I do, and have invested a significant amount of time towards being informed so others do not need to worry about such as much 👍

Do any of you, previous contributors, have an interest in stepping into a role as a maintainer for this project

Despite my interest in security I unfortunately need to avoid taking on any new commitments.

• I'm trying to step away from these responsibilities already as I've been serving the open-source community for about 5 years now and I can't sustain that financially for much longer 😓
• I do hope the information I've provided above can be helpful to those that do step up as new maintainers. Once my OSS commitments start to settle down, if anyone is interested in the document I was working on in 2020 I can look into digging that up, but I get the impression with each year passing it becomes less relevant.. 😅

[IAmATeaPot418]

I would love to help out maintaining this as well!

[IceCodeNew]

I am also interested in being one of the maintainers of this project.

[gene1wood]

@JGoutin @gstrauss @janbrasna @IAmATeaPot418 @IceCodeNew
Thank you for speaking up!

Jérémy, Glenn, Jamie, I'll email you directly, see if we can coordinate a time to chat/video conference and meet each other, chat about a plan.

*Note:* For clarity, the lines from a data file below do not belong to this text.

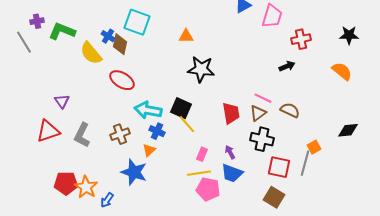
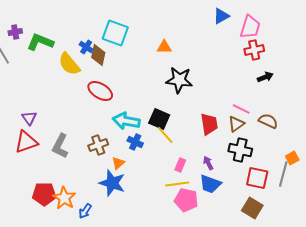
red cross: (301, 39) -> (254, 50), moved
purple triangle: (62, 101) -> (29, 118), moved
orange triangle: (149, 150) -> (118, 163), moved

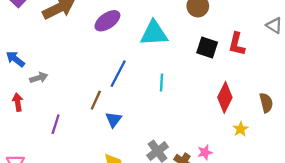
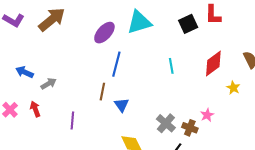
purple ellipse: (107, 21) -> (104, 33), moved
black square: (207, 47) -> (188, 24), turned -30
cyan line: (162, 82) -> (171, 66), moved
red diamond: (225, 97) -> (213, 63), turned 40

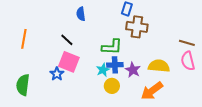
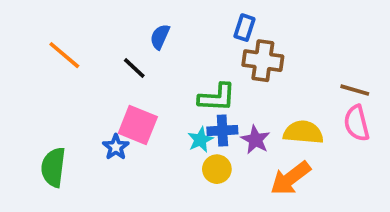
blue semicircle: (81, 14) -> (160, 37), turned 32
orange line: (24, 39) -> (64, 55), moved, turned -60
black line: (67, 40) -> (134, 68), moved

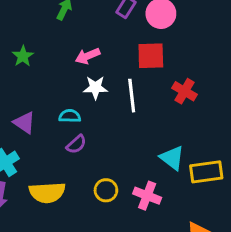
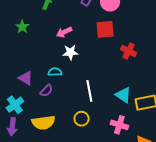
green star: (23, 56) -> (22, 27), moved
white line: (132, 96) -> (89, 91), moved
purple semicircle: (76, 144) -> (46, 91), moved
pink cross: (147, 196) -> (119, 125), moved

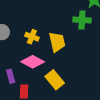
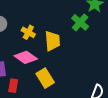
green cross: (82, 20) -> (80, 22), turned 30

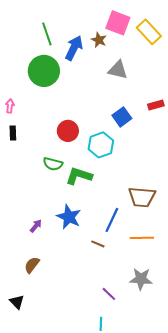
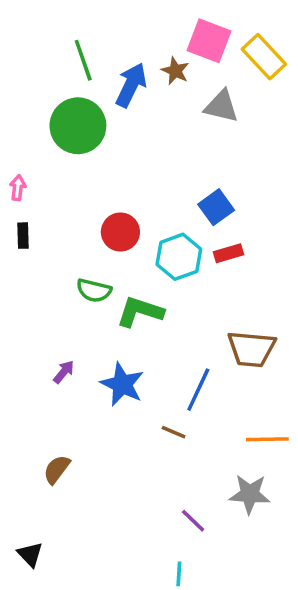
gray triangle: (118, 70) -> (221, 106), moved
red rectangle: (156, 105) -> (228, 253), moved
purple arrow: (36, 226) -> (64, 372), moved
orange line: (142, 238) -> (267, 439), moved
black triangle: (17, 302) -> (30, 554), moved

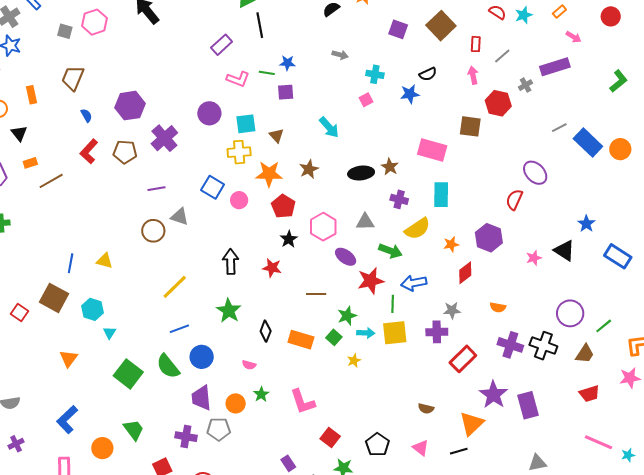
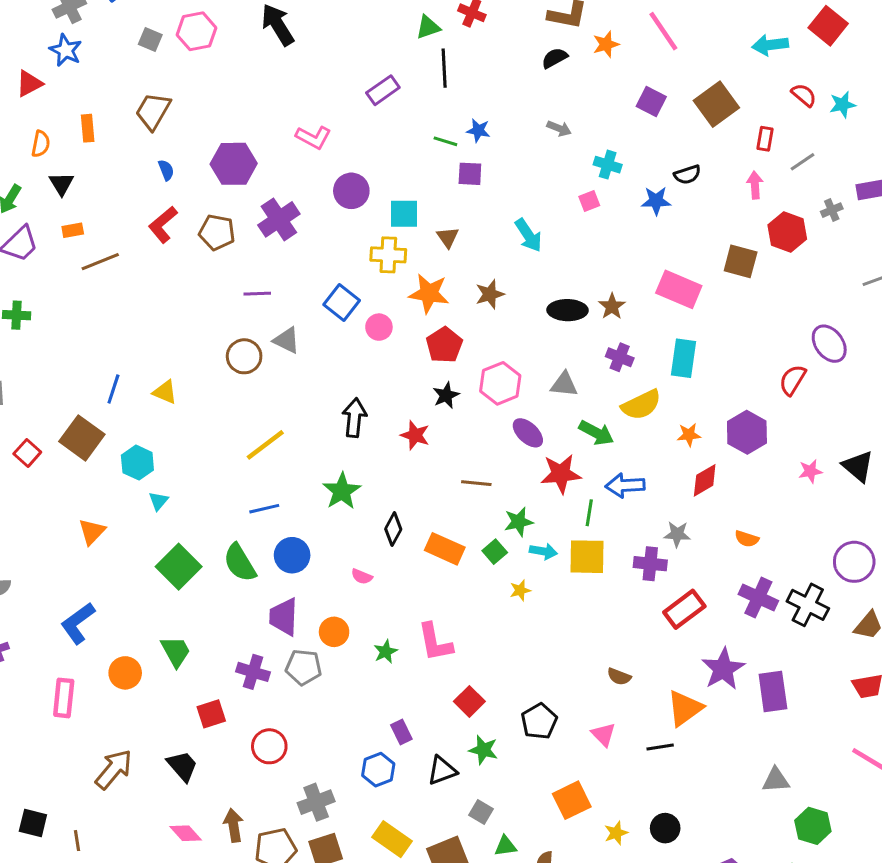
pink L-shape: (238, 79) -> (313, 137), moved
green star: (261, 394) -> (386, 652), moved

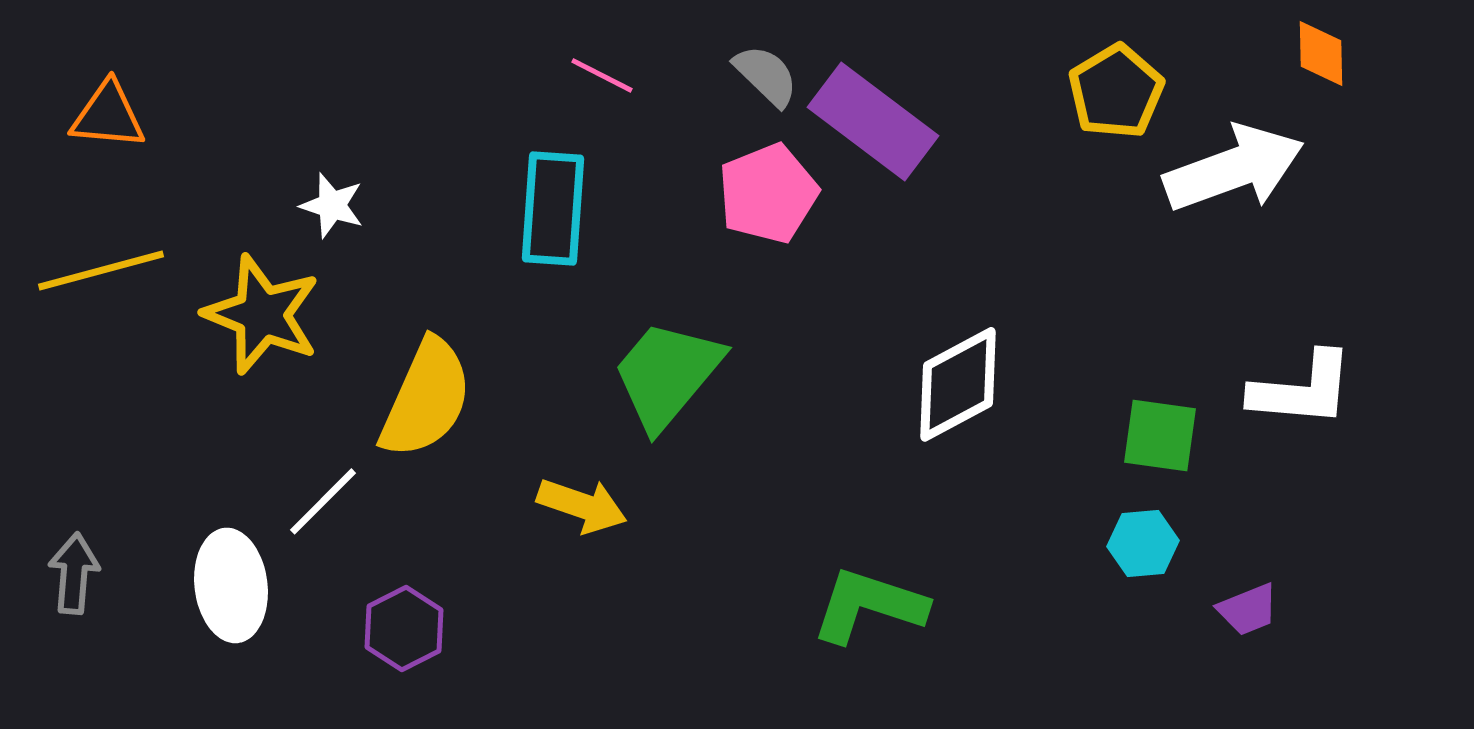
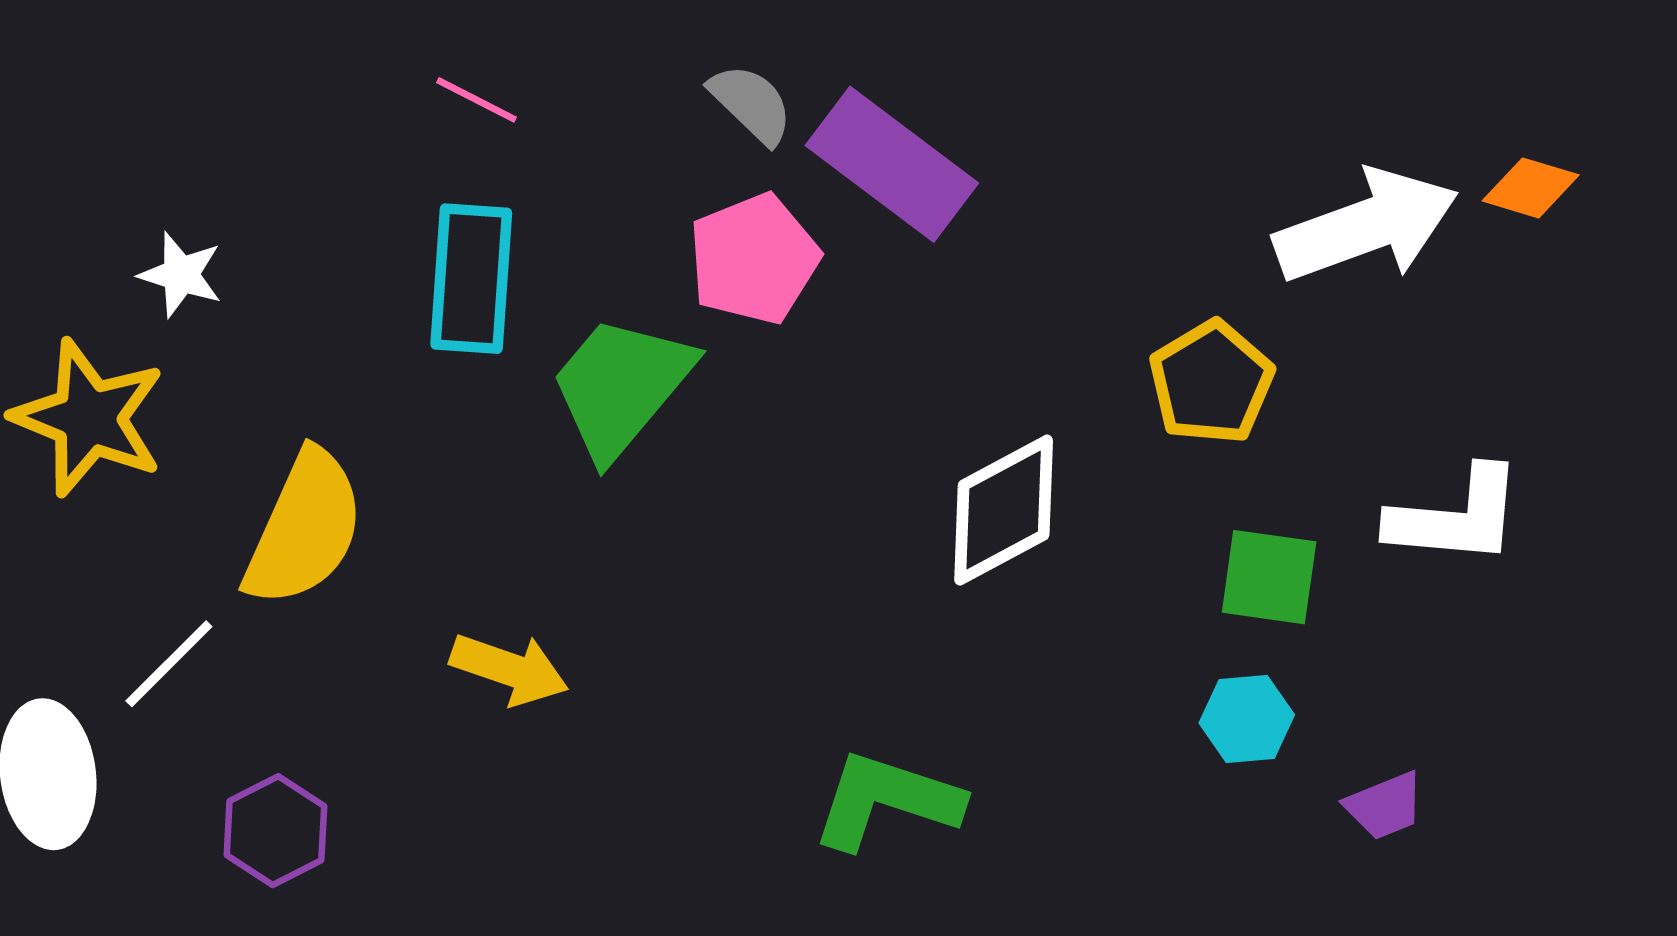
orange diamond: (1321, 53) -> (1531, 188), moved, turned -72
pink line: (602, 75) -> (477, 100), moved
yellow pentagon: (1116, 91) -> (1211, 382), moved
green trapezoid: (667, 374) -> (621, 386), moved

@IceCodeNew and @janbrasna, would you email me with your preferred email address and your full name so we can start the conversation? You can reach me at gene at mozilla.com

I'll close this issue for the time being, but may open it later if we want to look for additional folks who are interested.

I'll also make sure to comment here and to update the repo documentation with the maintainer plan once we have it.

[gene1wood]

@janbrasna I still need you to email me. Would you do so? gene at mozilla.com

[gstrauss]

@gene1wood would you please briefly update on status? Thanks.

[gstrauss]

@gene1wood would you please briefly update on status? Thanks.